Иногда музыка вторгалась не извне, а извнутри в наши занятия. Оба мы прекрасно свистели; я мог даже свистеть аккордом в два голоса, мог просвистеть целый канон. И вот вдруг среди чтения у нас начинался дуэт или трио, воспоминание из слышанного или импровизация на какие-нибудь знакомые темы, чаще всего почему то моцартовские. Музыки [112] кругом было столько, что от нее себя приходилось всячески ограждать; но не тут то было. Гони природу в дверь, — она влетит в окно!
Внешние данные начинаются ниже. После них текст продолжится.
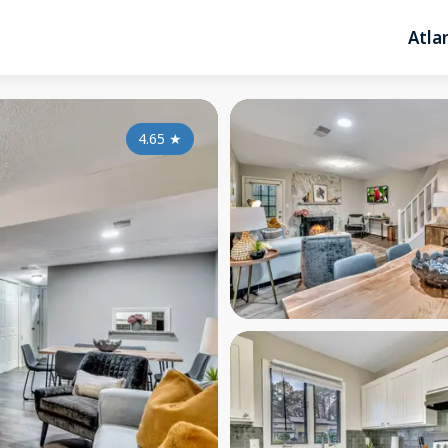
Atla
4.65
★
XI. Философские занятия в университете.
Влияние Соловьева. Встреча с Чичериным.
В общем и для меня и для брата университетские годы были едва ли не самым плодотворным периодом наших философских занятий. Почти целую зиму 1881-1882 года я провел в изучении Фихте, при чем я начал с изучения труда Куно Фишера о нем, а потом читал его собственные произведения. Затем также сначала по Куно Фишеру, а потом по собственным трудам философа я ознакомился с Шеллингом. Эго было не простое чтение, а изучение: главнейшие труды философов прочитывались мною по два раза. Второй и третий курс университета были мною посвящены изучению древней философии. Я прочел дважды огромные пять томов истории Целлера, перечитал во второй раз многие диалоги Платона, проштудировал по-гречески с помощью немецких переводов почти всего Аристотеля и всего Платона, — ознакомился с историей античной философии по трудам Куно Фишера и Эрдмана, прочел Юма по-английски, а затем весь последний год университетского курса изучал Гегеля, которого также прочел почти всего, ознакомился с книгой о нем Гайма и с известной критикой гегелевского учения в «Логических исследованиях» Тренделенбурга. В этот же период в связи с занятиями по древней философии я написал мое кандидатское сочинение «О рабстве в древней Греции», — оно же и мой первый печатный труд. Основы всего моего философского образования были таким образом заложены частью в гимназии, частью в [113] университете. Потом в течение многих лет я не имел возможности уделять занятиям по чистой философии такого количества времени и сил.